George Osborne’s, Britain’s Chancellor of the exchequer, plan to enshrine permanent budget surpluses in law will chime favourably with many people. The reason is simple; most of us look at financial matters in terms of our family finances. The argument that as a family: “wouldn’t you want to pay your debts and live within your means” is a very appealing proposition. However, there is a fundamental difference between running a household budget and a government budget.
I intend to rely on my engineering and science knowledge to show the difference. In science if you want to study the behaviour of a system under different conditions, you put a boundary around it and examine its interaction with its surroundings. For a household, let us put a boundary around the house (the system). Money flows through the boundary into the house by what the family earns and out of the house by what the family spends.
It is obviously desirable to have these balanced. Most families, however, will still be in debt, primarily in terms of a mortgage to buy their house. No one would suggest that a family should wait until they saved the whole value of the house before they bought it. Student members of the family would also incur debts to finance their higher education. So having debts to invest in the future of the family is necessary and desirable.

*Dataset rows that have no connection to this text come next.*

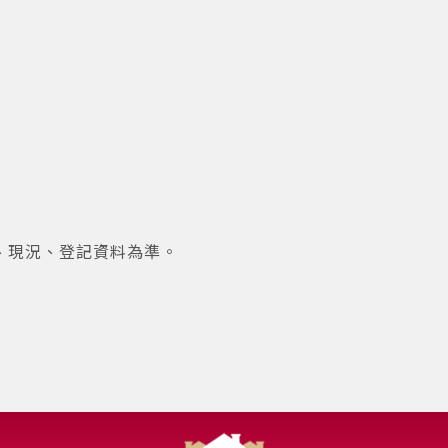
、現況、登記資料為準。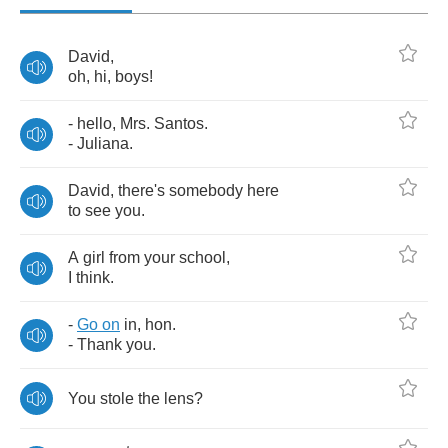
David
,
oh
,
hi
,
boys
!
-
hello
,
Mrs
.
Santos
.
-
Juliana
.
David
,
there's
somebody
here
to
see
you
.
A
girl
from
your
school
,
I
think
.
-
Go
on
in
,
hon
.
-
Thank
you
.
You
stole
the
lens
?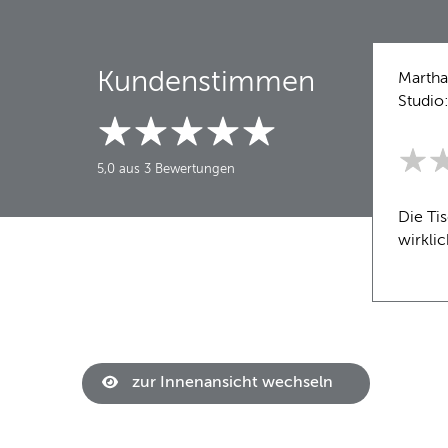
Kundenstimmen
Martha
Studio
5,0 aus 3 Bewertungen
Die Tis
wirkli
zur Innenansicht wechseln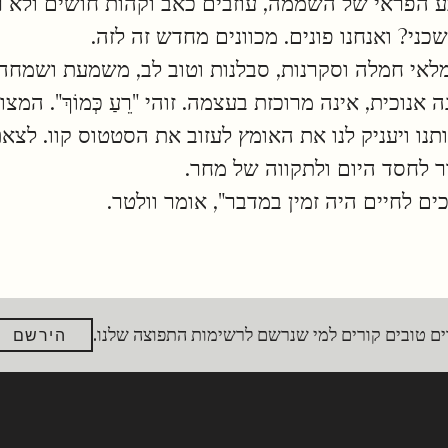
ע הפראי של השממה, עוזבים כאב וקהות חושים ולא ר
ני? ואנחנו פונים. מכוונים מחדש זה לזה.
- מלאי חמלה וסקרנות, סבלנות וטוב לב, משמעת ושמחה.
 אנוכית, אינה מרוכזת בעצמה. זוהי "רֵעַ כְּמוֹךְ". המ
אותנו ויעניק לנו את האומץ לעזוב את הסטטוס קוו. לצ
רר לחסד היום ולתקווה של מחר.
ם לחיים היה זמין במדבר", אומר וולטר.
ם טובים קורים למי שנרשם לרשימות התפוצה שלנו.
הירשם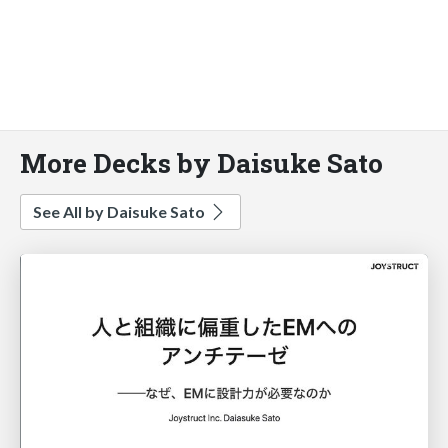
More Decks by Daisuke Sato
See All by Daisuke Sato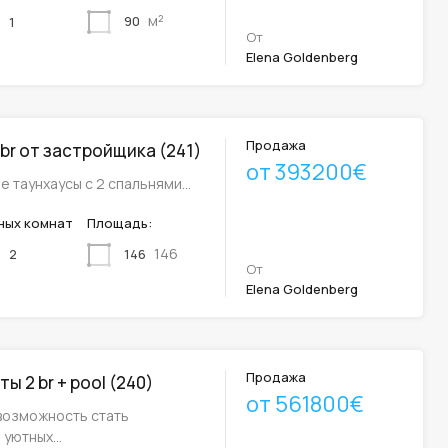
м²
90
1
От
Elena Goldenberg
Продажа
 br от застройщика (241)
от 393200€
е таунхаусы с 2 спальнями…
ных комнат
Площадь:
146
146
2
От
Elena Goldenberg
Продажа
ы 2 br + pool (240)
от 561800€
возможность стать
 уютных…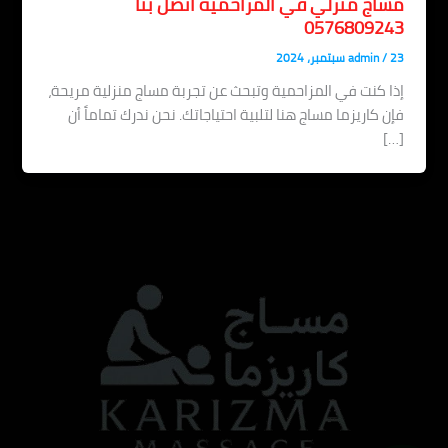
مساج منزلي في المزاحمية اتصل بنا
0576809243
23 سبتمبر، 2024
/
admin
إذا كنت في المزاحمية وتبحث عن تجربة مساج منزلية مريحة،
فإن كاريزما مساج هنا لتلبية احتياجاتك. نحن ندرك تماماً أن
[…]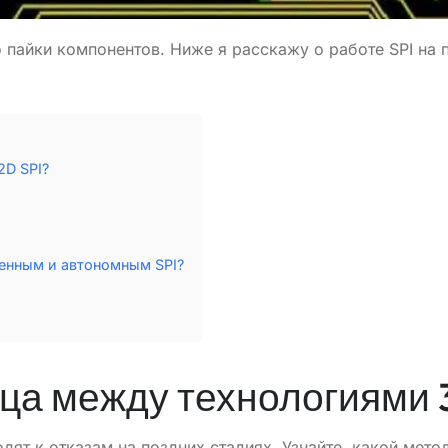
 пайки компонентов. Ниже я расскажу о работе SPI на 
2D SPI?
енным и автономным SPI?
ца между технологиями 3
ят к отказам на поздних стадиях. Узнайте, какой мет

If we look at the government budget, our system is now the whole country, and the government is within it. Government money comes from other parts of the system in the form of taxes. The amount it gets depends on the economic activities within the country. Part of that money it then spends on infrastructure and education that make it possible for the economy to flourish. Other spending on the National Health Service (NHS), welfare, police etc. is necessary for a functioning civilized society.
If producing budget surpluses becomes the economic goal enshrined by law to be achieved, come what may, actions taken to achieve that could dampen economic activities within the system (the country) to the extent that government revenues would drop by more than the money it saves through cutting its spending, consequently increasing government debt rather than reducing it. This is in addition to the hardship caused to the poorest and most vulnerable members of our society.
A letter to the Guardian signed by 77 leading economists explains the danger to Britain’s economy thus:
The government’s budget position is not independent of the rest of the economy, and if it chooses to try to inflexibly run surpluses, and therefore no longer borrow, the knock-on effect to the rest of the economy will be significant. Households, consumers and businesses may have to borrow more overall, and the risk of a personal debt crisis to rival 2008 could be very real indeed… The plan actually takes away one of the central purposes of modern government: to deliver a stable economy in which all can prosper. It is irresponsible for the chancellor to take such risky experiments with the economy to score political points. This policy requires an urgent rethink.
Running the government budget is fundamentally different from running a household budget. Simplistic dogmatic wheezes, such as enshrining budget surpluses in law, could cause real damage to Britain’s economy.